_REQUIRED ACTION:_ Beneath this task are the entries; from the line with "Accessibility (984, 1654)" through the last one, transcribe every line exactly and nothing else, skipping pictures.

(ENTRIES SHOWN Opens)

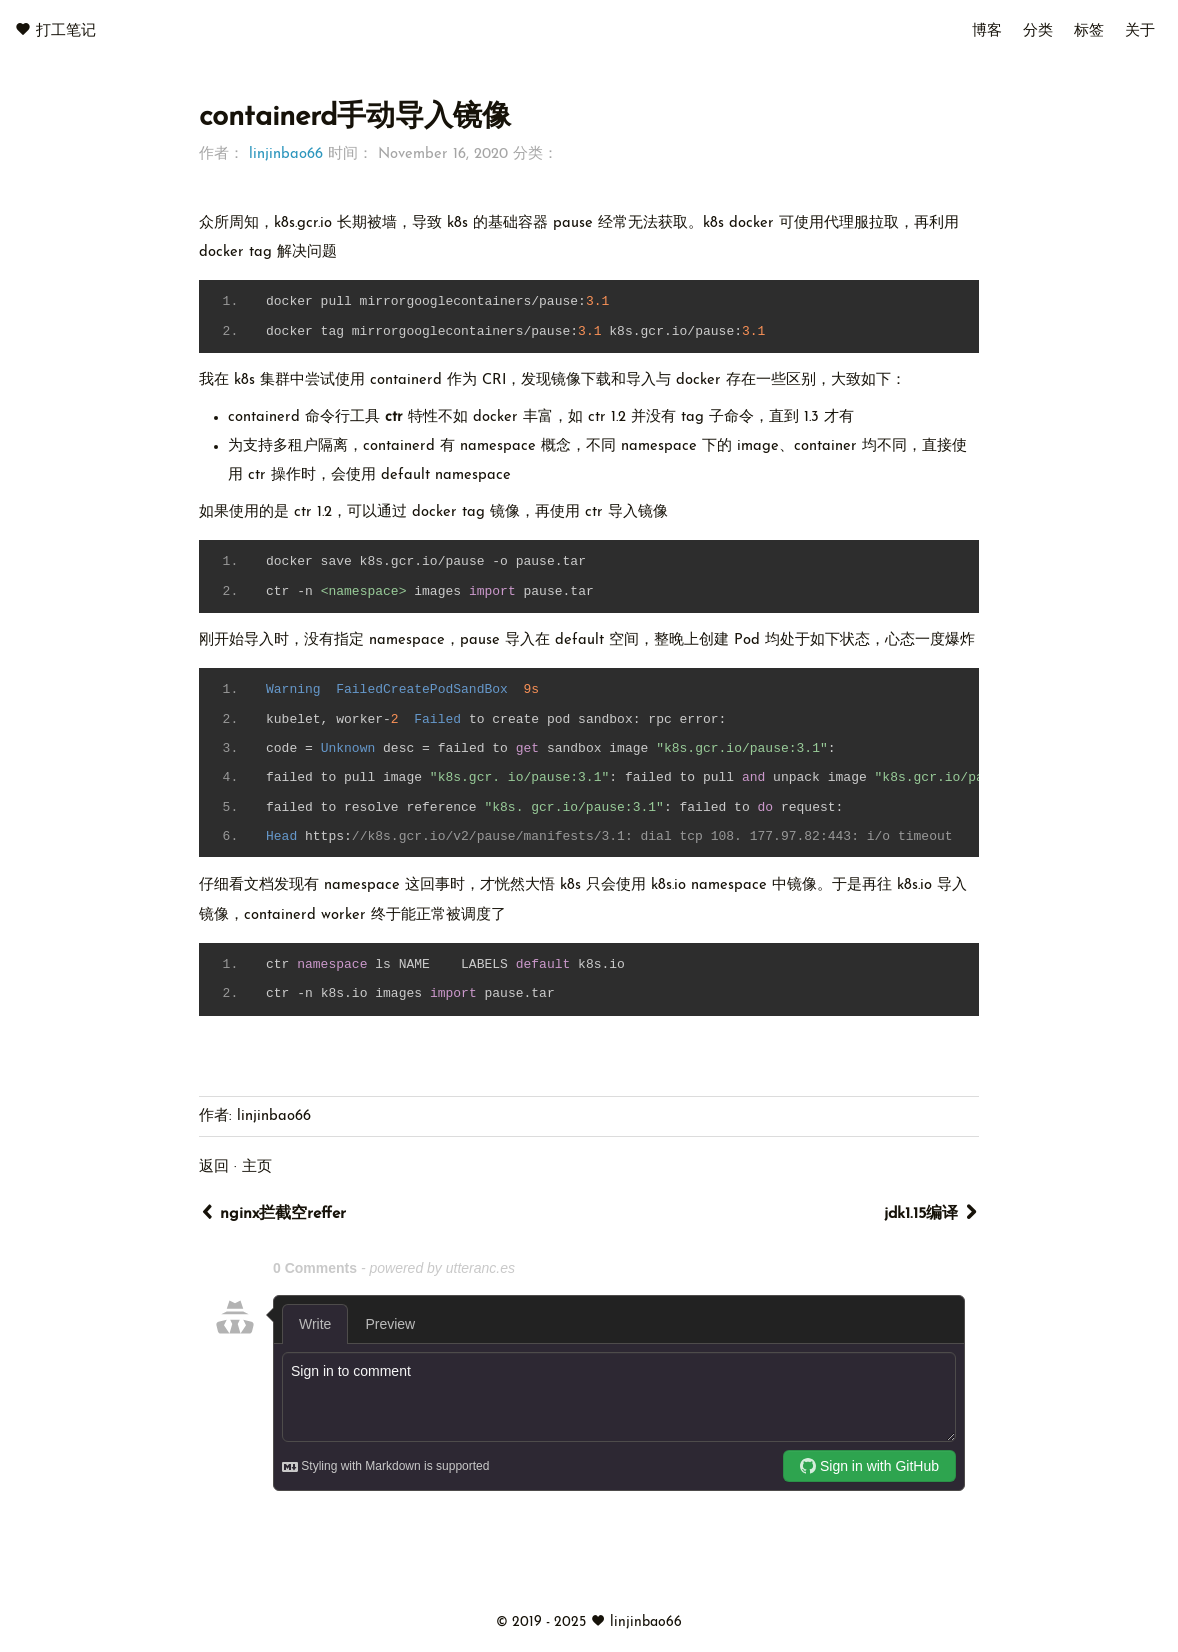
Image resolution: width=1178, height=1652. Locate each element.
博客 (987, 31)
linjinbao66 (286, 154)
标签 (1089, 31)
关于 (1140, 31)
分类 (1038, 31)
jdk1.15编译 (931, 1213)
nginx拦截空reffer (272, 1213)
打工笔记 (66, 31)
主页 (257, 1167)
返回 (214, 1167)
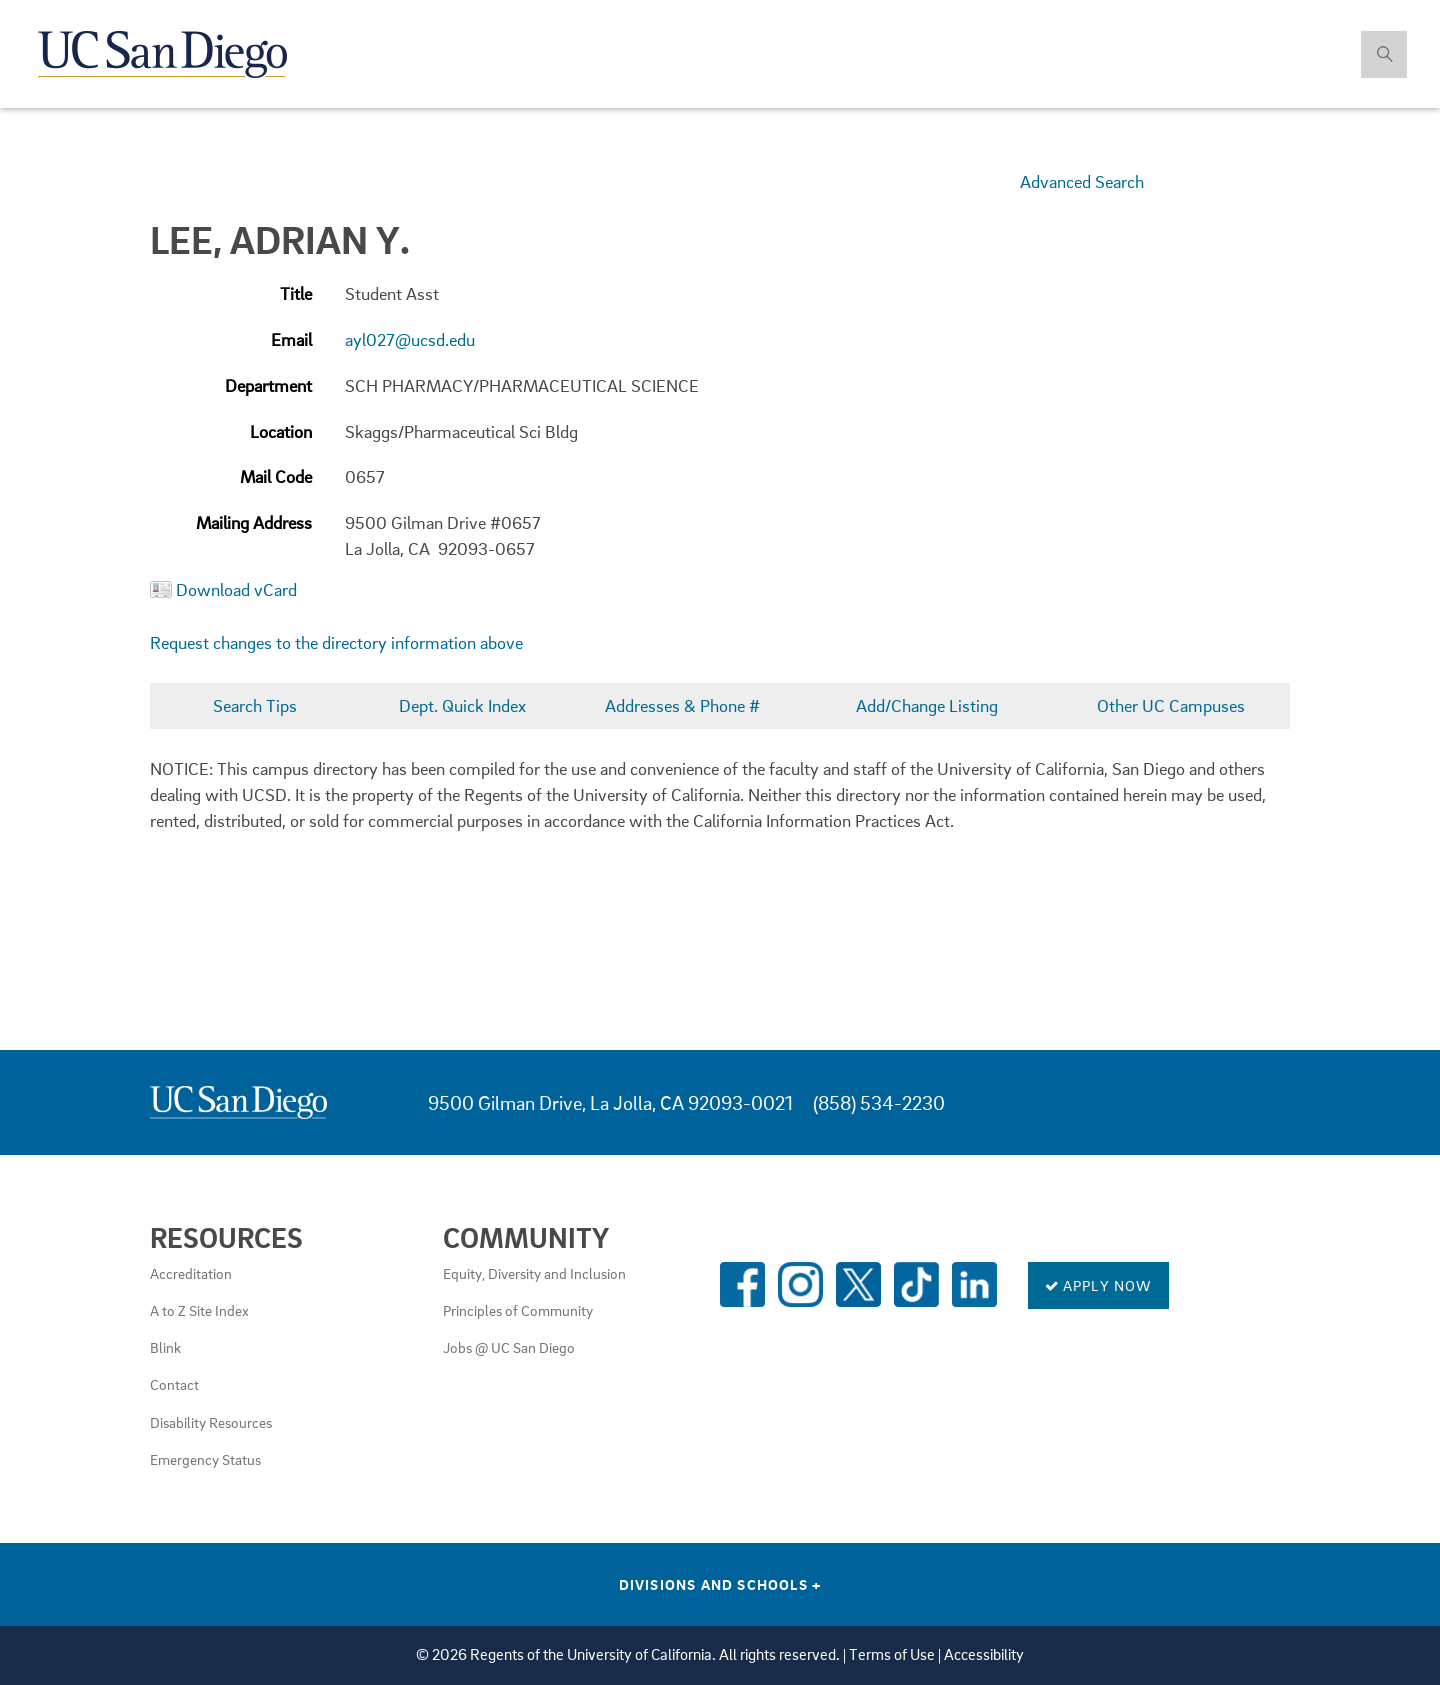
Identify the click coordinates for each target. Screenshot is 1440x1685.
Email (291, 339)
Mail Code (276, 476)
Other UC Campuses (1171, 705)
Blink (165, 1347)
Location (281, 431)
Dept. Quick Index (462, 705)
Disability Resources (211, 1422)
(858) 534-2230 (879, 1102)
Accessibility (984, 1654)
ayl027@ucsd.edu (410, 339)
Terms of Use (892, 1654)
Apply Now (1098, 1285)
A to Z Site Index (199, 1310)
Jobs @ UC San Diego (509, 1347)
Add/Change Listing (927, 705)
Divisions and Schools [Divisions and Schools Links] (720, 1584)
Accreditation (191, 1273)
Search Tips (255, 705)
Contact (174, 1384)
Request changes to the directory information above (336, 642)
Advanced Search (1082, 181)
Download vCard (236, 589)
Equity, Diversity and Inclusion (534, 1273)
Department (268, 385)
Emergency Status (205, 1459)
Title (296, 293)
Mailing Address (254, 522)
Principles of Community (518, 1310)
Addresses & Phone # (682, 705)
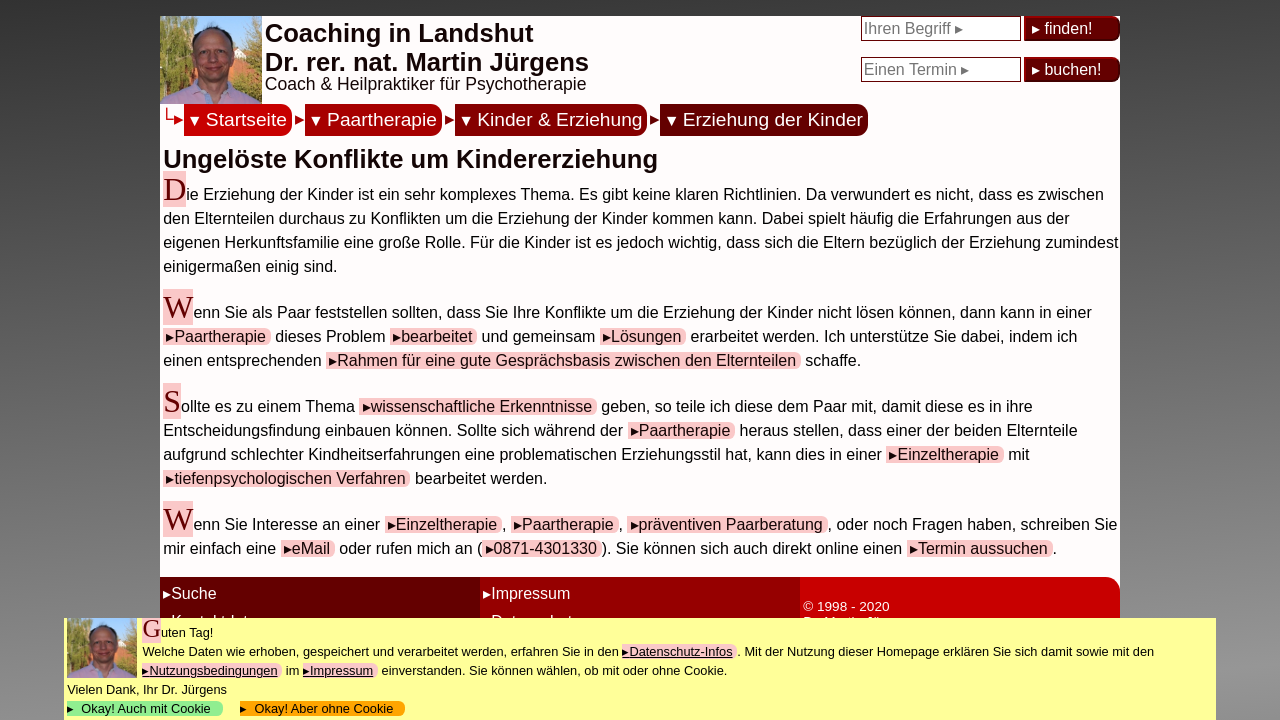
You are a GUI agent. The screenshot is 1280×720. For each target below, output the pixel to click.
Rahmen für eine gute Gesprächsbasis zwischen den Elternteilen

(ENTRIES SHOWN Closes)

_TASK ANSWER:_
Accessibility (984, 1654)
ayl027@ucsd.edu (410, 339)
Terms of Use (892, 1654)
Apply Now (1098, 1285)
A to Z Site Index (199, 1310)
Jobs @ UC San Diego (509, 1347)
Add/Change Listing (927, 705)
Divisions and Schools [Divisions and Schools Links] (720, 1584)
Accreditation (191, 1273)
Search Tips (255, 705)
Contact (174, 1384)
Request changes to the directory information above (336, 642)
Advanced Search (1082, 181)
Download vCard (236, 589)
Equity, Diversity and Inclusion (534, 1273)
Department (268, 385)
Emergency Status (205, 1459)
Title (296, 293)
Mailing Address (254, 522)
Principles of Community (518, 1310)
Addresses & Phone # (682, 705)
You are a GUI agent. The screenshot is 1280×720. For each target below, output the pixel to click.
Rahmen für eine gute Gesprächsbasis zwischen den Elternteilen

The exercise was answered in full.